From the first line of the records below through the line with "Bestelling boven de €50? Gratis verzending in", output each line exactly; skip the pictures.

┄┄┄┄┄┄┄┄┄┄┄┄┄┄┄┄┄┄┄┄

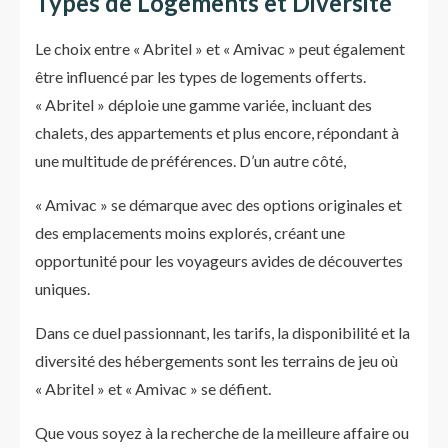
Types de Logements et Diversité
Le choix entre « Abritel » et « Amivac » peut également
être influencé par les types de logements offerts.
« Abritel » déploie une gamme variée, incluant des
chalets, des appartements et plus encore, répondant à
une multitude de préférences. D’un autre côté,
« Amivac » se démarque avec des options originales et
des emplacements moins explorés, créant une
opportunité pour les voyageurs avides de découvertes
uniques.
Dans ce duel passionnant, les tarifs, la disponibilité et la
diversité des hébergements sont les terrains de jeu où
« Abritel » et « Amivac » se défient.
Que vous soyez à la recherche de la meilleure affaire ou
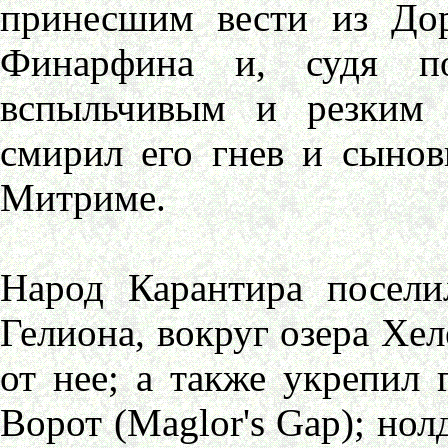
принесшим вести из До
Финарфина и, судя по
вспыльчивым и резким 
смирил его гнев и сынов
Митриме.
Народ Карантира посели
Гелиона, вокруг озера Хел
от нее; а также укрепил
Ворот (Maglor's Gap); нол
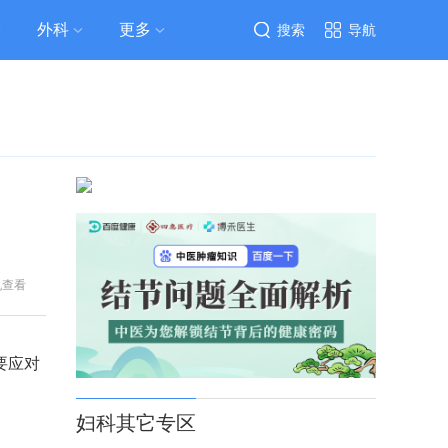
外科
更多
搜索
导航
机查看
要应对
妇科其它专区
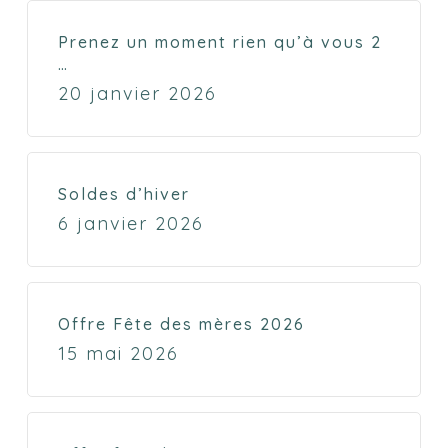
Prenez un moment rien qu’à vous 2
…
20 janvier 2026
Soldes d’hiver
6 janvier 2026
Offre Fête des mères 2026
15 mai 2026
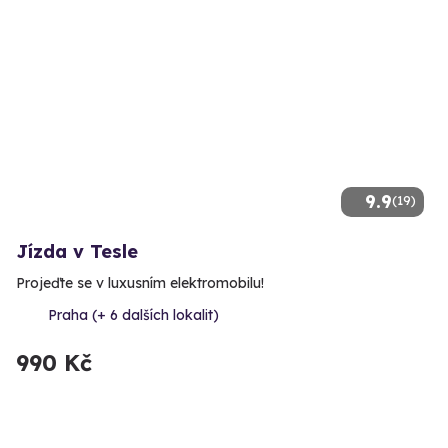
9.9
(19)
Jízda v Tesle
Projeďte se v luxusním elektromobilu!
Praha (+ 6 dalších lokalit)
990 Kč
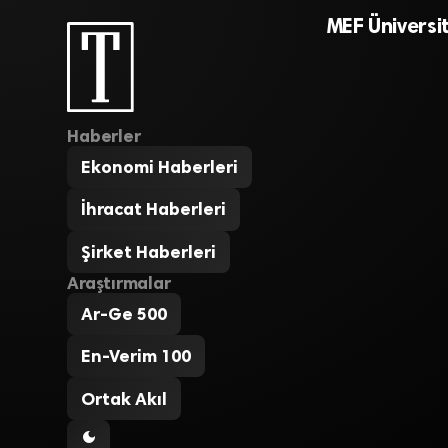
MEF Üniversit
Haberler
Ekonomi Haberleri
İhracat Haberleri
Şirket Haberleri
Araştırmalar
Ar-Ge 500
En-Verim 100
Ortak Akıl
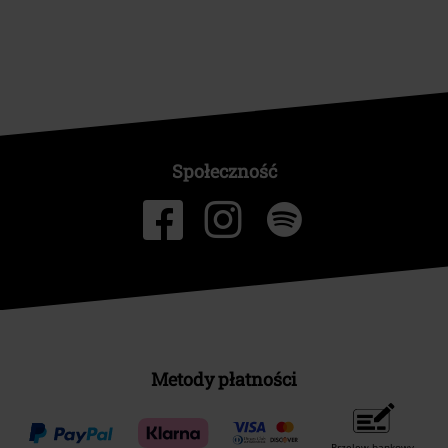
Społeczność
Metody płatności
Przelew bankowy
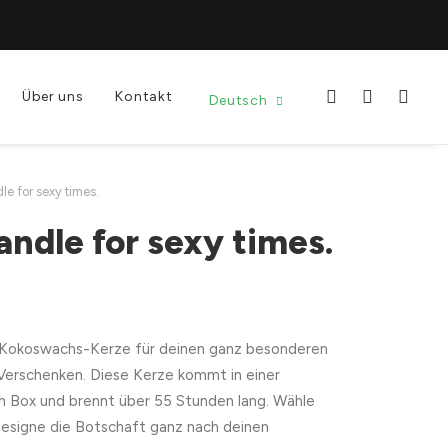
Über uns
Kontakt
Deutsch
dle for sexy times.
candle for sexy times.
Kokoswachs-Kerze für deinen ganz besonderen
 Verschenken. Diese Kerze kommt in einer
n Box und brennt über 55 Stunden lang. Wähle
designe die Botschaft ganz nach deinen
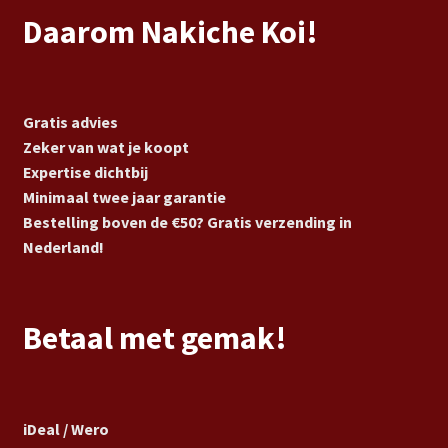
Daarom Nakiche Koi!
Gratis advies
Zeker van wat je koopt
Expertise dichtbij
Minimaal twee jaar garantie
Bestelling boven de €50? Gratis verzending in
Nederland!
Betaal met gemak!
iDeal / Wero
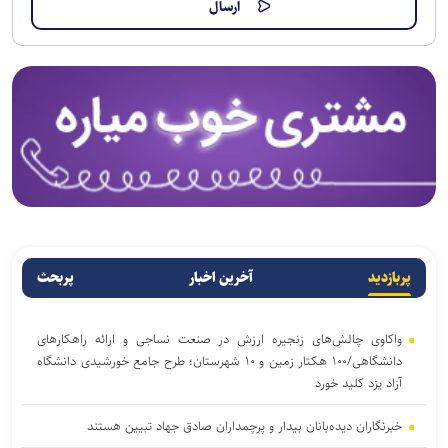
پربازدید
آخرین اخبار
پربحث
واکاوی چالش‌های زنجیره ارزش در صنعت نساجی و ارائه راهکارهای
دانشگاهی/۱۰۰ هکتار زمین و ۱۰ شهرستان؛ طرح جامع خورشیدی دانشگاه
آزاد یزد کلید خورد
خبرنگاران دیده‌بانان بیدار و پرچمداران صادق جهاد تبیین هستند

┄┄┄┄┄┄┄┄┄┄┄┄┄┄┄┄┄┄┄┄

#### YOUR SOLUTION:
Types de Logements et Diversité
Le choix entre « Abritel » et « Amivac » peut également
être influencé par les types de logements offerts.
« Abritel » déploie une gamme variée, incluant des
chalets, des appartements et plus encore, répondant à
une multitude de préférences. D’un autre côté,
« Amivac » se démarque avec des options originales et
des emplacements moins explorés, créant une
opportunité pour les voyageurs avides de découvertes
uniques.
Dans ce duel passionnant, les tarifs, la disponibilité et la
diversité des hébergements sont les terrains de jeu où
« Abritel » et « Amivac » se défient.
Que vous soyez à la recherche de la meilleure affaire ou
принесшим вести из До
Финарфина и, судя по
вспыльчивым и резким 
смирил его гнев и сынов
Митриме.
Народ Карантира посели
Гелиона, вокруг озера Хел
от нее; а также укрепил
Ворот (Maglor's Gap); нол
外科
更多
搜索
导航
机查看
要应对
妇科其它专区
Prenez un moment rien qu’à vous 2
…
20 janvier 2026
Soldes d’hiver
6 janvier 2026
Offre Fête des mères 2026
15 mai 2026
9.9
(19)
Jízda v Tesle
Projeďte se v luxusním elektromobilu!
Praha (+ 6 dalších lokalit)
990 Kč
MEF Üniversit
Haberler
Ekonomi Haberleri
İhracat Haberleri
Şirket Haberleri
Araştırmalar
Ar-Ge 500
En-Verim 100
Ortak Akıl
Społeczność
Metody płatności
Przelew bankowy
Über uns
Kontakt
Deutsch
dle for sexy times.
candle for sexy times.
Kokoswachs-Kerze für deinen ganz besonderen
 Verschenken. Diese Kerze kommt in einer
n Box und brennt über 55 Stunden lang. Wähle
designe die Botschaft ganz nach deinen
Daarom Nakiche Koi!
Gratis advies
Zeker van wat je koopt
Expertise dichtbij
Minimaal twee jaar garantie
Bestelling boven de €50? Gratis verzending in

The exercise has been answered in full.